By using threads assigned to a particular logical processor, TaskManagerBitmap will increase the threads CPU utilization to change the shade of a virtual ‘pixel.’ For example, to change the color of a logical core pixel to black, the thread would utilize 100% of the processors CPUE processing power, and turn it white by using 0%.
The result is Russinovich playing Tetris via a Windows command prompt with the game’s output redirected by the CPU pixel array to the Task Manager, as demonstrated below.
Achievement unlocked: playing Tetris on Task Manager on the Azure 24TB Mega Godzilla Beast VM: pic.twitter.com/4ntTsRqHEi
— Mark Russinovich (@markrussinovich) December 6, 2020
In July 2020, a video was posted to YouTube of this method being to allegedly play Doom via the Windows Task Manager.

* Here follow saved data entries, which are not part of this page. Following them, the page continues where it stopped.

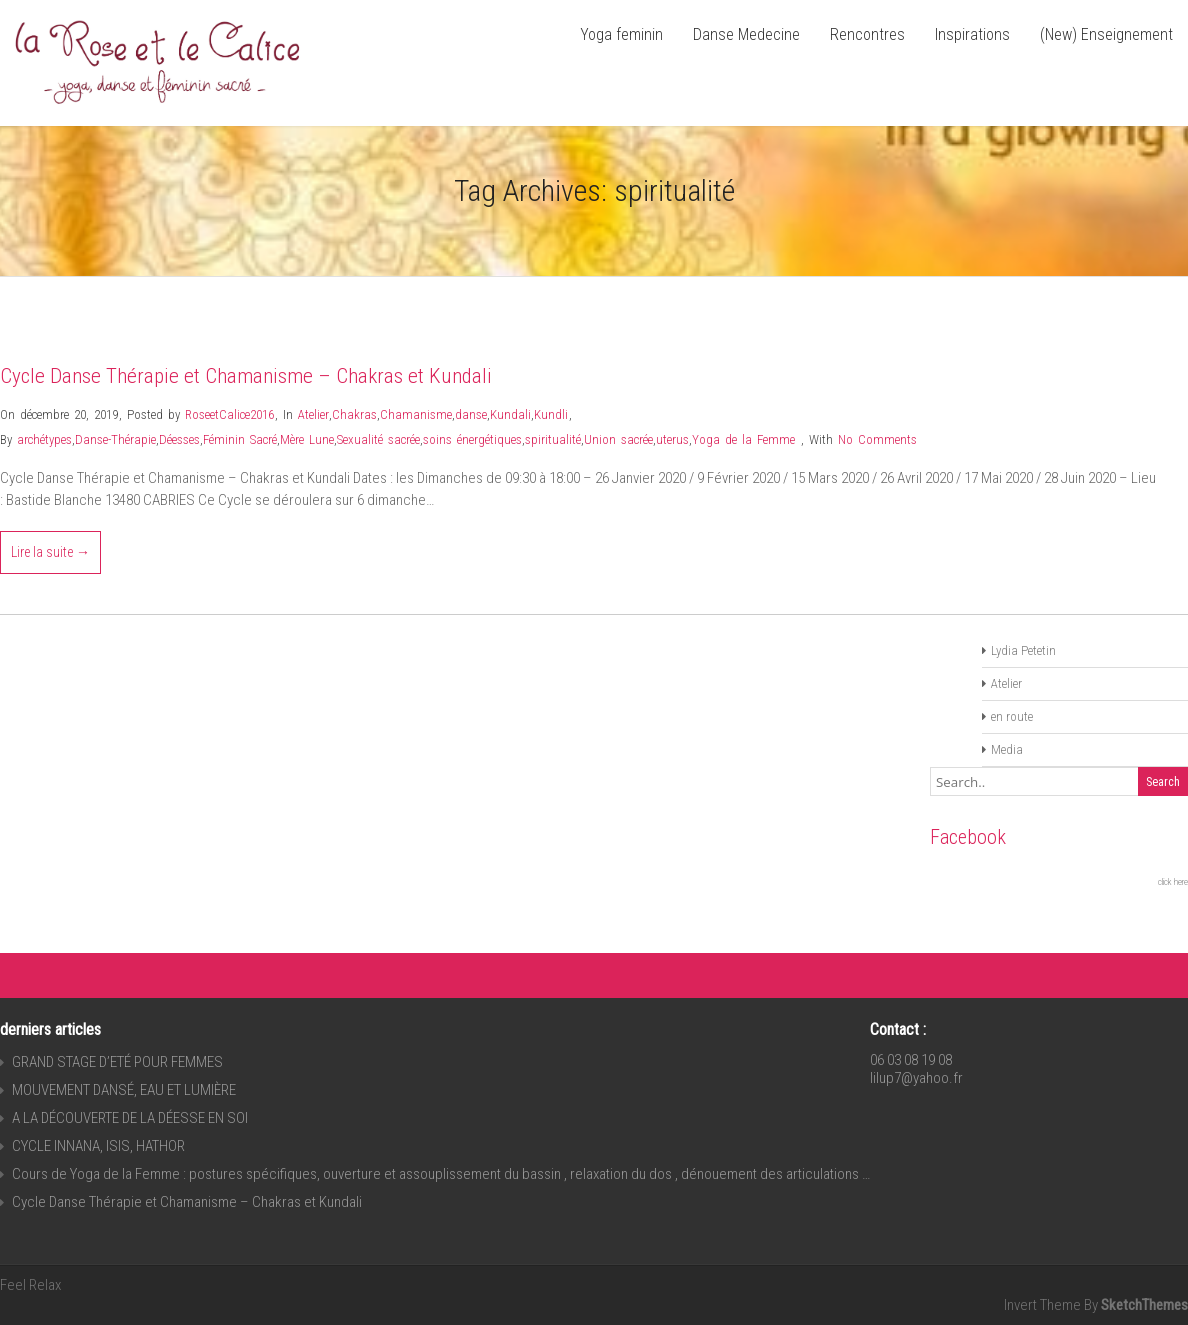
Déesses (179, 439)
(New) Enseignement (1106, 34)
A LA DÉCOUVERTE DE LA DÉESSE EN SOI (130, 1118)
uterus (672, 439)
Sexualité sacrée (378, 439)
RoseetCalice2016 (229, 414)
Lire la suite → (50, 552)
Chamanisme (416, 414)
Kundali (510, 414)
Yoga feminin (621, 34)
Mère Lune (307, 439)
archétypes (44, 439)
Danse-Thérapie (115, 439)
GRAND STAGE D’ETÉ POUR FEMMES (117, 1062)
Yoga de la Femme (743, 439)
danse (471, 414)
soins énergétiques (472, 439)
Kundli (551, 414)
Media (1007, 749)
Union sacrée (618, 439)
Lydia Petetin (1023, 650)
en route (1012, 716)
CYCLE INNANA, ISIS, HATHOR (98, 1146)
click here (1173, 882)
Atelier (313, 414)
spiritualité (553, 439)
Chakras (354, 414)
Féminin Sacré (240, 439)
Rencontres (867, 34)
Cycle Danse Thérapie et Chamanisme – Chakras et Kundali (246, 376)
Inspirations (972, 34)
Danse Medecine (746, 34)
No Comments (877, 439)
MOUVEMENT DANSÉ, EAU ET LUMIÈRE (124, 1090)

Users called this video out as fake, though, as they stated, Task Manager would not show the number of cores shown in the video without it displaying a scroll bar.
Playing a game like Doom on task manager also seems far fetched with how quickly the shade of virtual pixels would need to be changed. A much slower-paced game like Tetris sounds more feasible for experiments like this.
Still, it’s a fun experiment when computers and hardware are hacked to do something they were not intended to do.